◆ Records supplied:

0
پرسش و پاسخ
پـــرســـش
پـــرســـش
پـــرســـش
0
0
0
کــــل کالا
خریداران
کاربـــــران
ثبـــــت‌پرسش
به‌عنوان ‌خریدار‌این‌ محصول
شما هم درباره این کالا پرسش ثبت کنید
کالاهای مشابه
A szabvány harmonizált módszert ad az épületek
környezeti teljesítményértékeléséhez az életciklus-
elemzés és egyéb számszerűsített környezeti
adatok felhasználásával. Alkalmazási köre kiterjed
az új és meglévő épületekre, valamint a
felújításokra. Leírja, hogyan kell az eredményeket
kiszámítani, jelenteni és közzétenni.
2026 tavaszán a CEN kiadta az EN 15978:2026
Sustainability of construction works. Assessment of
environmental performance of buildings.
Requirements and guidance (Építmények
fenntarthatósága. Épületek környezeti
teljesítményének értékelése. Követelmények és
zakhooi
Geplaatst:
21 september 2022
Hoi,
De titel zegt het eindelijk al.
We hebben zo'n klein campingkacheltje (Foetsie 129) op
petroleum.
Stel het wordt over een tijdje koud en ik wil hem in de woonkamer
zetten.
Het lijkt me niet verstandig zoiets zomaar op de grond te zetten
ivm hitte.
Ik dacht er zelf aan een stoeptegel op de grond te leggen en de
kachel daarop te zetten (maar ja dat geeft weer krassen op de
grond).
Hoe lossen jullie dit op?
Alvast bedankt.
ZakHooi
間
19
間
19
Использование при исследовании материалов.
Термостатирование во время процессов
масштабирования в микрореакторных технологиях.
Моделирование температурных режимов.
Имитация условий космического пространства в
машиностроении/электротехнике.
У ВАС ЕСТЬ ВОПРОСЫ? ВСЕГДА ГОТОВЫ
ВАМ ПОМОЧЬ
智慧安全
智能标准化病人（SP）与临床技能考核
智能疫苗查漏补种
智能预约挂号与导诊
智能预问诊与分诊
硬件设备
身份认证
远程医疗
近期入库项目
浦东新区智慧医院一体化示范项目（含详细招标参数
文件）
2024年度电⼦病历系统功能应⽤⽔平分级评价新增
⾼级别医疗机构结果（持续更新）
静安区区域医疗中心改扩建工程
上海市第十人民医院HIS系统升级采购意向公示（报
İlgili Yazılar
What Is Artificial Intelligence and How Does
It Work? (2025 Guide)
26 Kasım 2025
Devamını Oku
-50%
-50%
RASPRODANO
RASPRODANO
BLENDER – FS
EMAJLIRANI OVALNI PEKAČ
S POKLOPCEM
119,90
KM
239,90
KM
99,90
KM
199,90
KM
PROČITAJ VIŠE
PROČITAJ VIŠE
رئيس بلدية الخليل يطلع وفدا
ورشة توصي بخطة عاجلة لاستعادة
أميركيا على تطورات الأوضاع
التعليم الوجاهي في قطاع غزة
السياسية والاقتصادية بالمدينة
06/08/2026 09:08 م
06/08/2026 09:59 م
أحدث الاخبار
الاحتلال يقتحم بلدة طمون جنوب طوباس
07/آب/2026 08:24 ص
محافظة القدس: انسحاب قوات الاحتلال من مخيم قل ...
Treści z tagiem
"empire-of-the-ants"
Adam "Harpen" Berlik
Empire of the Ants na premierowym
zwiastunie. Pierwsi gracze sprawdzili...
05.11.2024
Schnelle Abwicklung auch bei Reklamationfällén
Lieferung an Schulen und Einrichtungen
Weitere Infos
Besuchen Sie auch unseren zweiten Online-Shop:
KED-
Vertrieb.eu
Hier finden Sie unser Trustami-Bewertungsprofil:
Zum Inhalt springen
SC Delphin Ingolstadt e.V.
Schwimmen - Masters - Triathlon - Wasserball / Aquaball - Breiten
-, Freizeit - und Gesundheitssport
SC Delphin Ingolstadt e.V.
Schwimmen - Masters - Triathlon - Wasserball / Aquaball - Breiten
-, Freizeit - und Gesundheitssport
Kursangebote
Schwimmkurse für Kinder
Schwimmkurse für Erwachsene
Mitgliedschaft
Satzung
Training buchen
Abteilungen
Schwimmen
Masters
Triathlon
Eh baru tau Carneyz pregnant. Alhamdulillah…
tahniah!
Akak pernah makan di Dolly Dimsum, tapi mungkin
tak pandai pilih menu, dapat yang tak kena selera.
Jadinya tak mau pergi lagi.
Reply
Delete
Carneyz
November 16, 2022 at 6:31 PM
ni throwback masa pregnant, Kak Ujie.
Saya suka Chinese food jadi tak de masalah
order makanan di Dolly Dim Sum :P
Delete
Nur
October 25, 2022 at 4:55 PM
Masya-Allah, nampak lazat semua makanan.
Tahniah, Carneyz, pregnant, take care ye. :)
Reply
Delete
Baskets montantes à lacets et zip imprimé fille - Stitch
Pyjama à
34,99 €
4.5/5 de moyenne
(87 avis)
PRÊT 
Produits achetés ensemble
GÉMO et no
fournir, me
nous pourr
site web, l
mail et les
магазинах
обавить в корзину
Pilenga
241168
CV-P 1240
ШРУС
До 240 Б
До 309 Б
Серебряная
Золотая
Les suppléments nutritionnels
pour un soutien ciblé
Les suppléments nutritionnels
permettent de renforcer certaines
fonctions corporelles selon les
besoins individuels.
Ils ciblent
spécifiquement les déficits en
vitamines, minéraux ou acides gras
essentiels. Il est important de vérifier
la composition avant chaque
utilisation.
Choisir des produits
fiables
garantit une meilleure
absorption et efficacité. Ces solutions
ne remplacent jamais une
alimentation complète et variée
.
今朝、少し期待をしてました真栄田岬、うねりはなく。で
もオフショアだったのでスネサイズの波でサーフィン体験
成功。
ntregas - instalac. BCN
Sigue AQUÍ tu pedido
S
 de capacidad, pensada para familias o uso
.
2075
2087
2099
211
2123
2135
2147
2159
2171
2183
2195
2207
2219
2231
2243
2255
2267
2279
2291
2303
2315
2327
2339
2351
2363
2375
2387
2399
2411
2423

◆ Exercise details: The expected output is a verbatim retyping of each line from the one with "essentiels. Il est important de vérifier" to the end of the listing above, with both end lines kept and nothing added.

◆ Task response:
essentiels. Il est important de vérifier
la composition avant chaque
utilisation.
Choisir des produits
fiables
garantit une meilleure
absorption et efficacité. Ces solutions
ne remplacent jamais une
alimentation complète et variée
.
今朝、少し期待をしてました真栄田岬、うねりはなく。で
もオフショアだったのでスネサイズの波でサーフィン体験
成功。
ntregas - instalac. BCN
Sigue AQUÍ tu pedido
S
 de capacidad, pensada para familias o uso
.
2075
2087
2099
211
2123
2135
2147
2159
2171
2183
2195
2207
2219
2231
2243
2255
2267
2279
2291
2303
2315
2327
2339
2351
2363
2375
2387
2399
2411
2423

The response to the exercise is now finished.